THE TASK:
Which lines in the entries below contain the string "Patios"? Show each of them in full.

SUPPLIED INFORMATION:

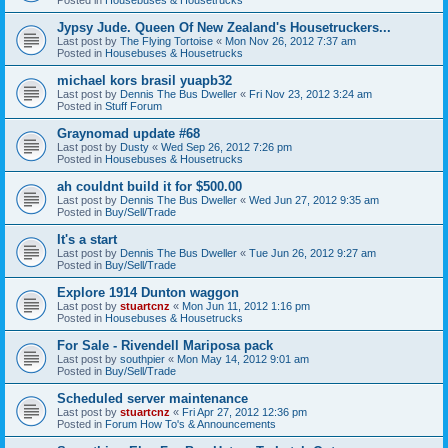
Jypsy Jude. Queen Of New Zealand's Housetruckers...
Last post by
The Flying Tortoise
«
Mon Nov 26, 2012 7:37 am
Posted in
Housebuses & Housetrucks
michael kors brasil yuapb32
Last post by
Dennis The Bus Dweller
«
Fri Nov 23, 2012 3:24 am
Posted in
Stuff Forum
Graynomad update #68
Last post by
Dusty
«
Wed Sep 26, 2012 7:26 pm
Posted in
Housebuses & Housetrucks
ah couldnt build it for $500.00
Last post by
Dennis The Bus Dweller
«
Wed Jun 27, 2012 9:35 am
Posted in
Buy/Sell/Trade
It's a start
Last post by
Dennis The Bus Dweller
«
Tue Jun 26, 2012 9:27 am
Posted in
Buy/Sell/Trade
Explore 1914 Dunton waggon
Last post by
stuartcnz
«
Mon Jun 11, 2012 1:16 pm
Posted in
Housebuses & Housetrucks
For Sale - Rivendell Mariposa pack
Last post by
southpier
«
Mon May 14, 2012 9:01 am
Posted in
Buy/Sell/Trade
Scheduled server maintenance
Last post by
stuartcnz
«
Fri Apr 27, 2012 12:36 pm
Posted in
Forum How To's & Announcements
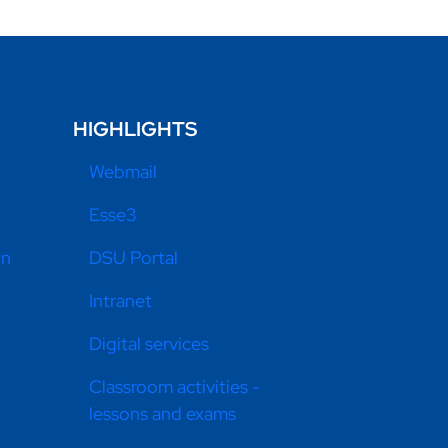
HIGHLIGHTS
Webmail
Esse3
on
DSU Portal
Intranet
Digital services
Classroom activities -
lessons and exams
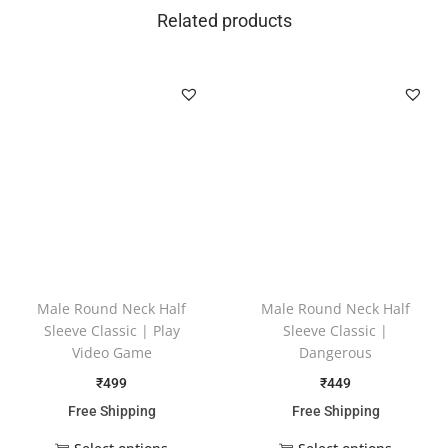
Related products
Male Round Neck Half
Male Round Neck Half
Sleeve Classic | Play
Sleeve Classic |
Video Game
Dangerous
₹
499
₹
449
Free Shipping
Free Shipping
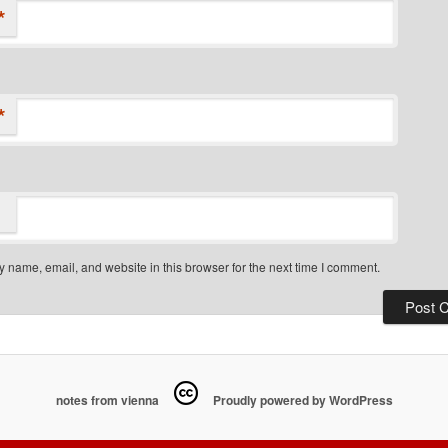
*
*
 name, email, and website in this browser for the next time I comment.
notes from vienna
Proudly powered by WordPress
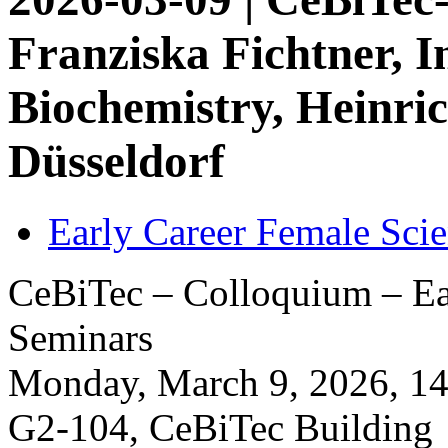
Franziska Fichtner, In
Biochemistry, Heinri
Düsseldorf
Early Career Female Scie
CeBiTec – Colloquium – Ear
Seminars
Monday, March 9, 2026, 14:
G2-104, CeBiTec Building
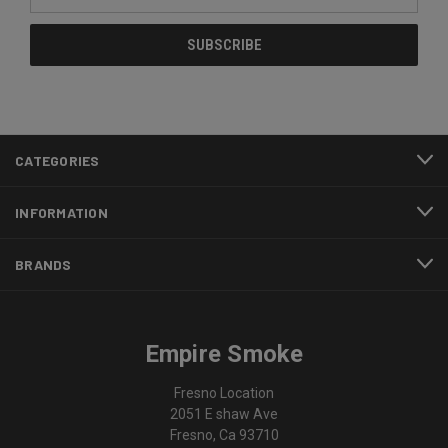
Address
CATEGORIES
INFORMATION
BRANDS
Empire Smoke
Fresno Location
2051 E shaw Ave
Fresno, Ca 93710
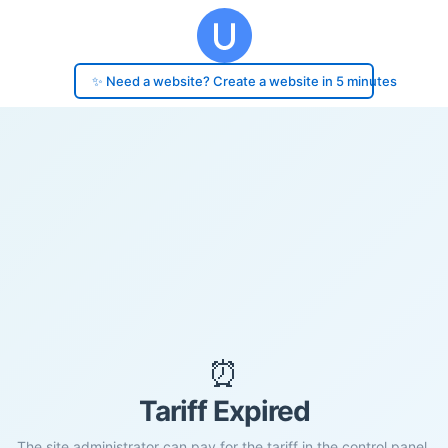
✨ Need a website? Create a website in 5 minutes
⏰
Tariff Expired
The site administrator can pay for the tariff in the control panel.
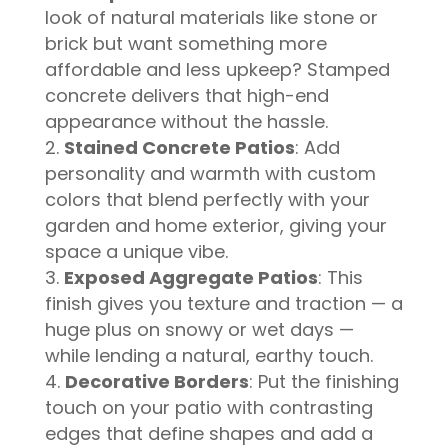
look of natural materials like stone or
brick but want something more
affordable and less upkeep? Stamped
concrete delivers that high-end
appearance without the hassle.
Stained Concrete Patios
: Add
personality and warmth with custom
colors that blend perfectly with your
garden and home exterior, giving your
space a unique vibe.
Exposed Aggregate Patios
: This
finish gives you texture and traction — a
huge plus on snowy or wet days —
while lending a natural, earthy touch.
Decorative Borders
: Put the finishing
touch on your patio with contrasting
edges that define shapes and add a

ANSWER TO THE EXERCISE:
Stained Concrete Patios
Exposed Aggregate Patios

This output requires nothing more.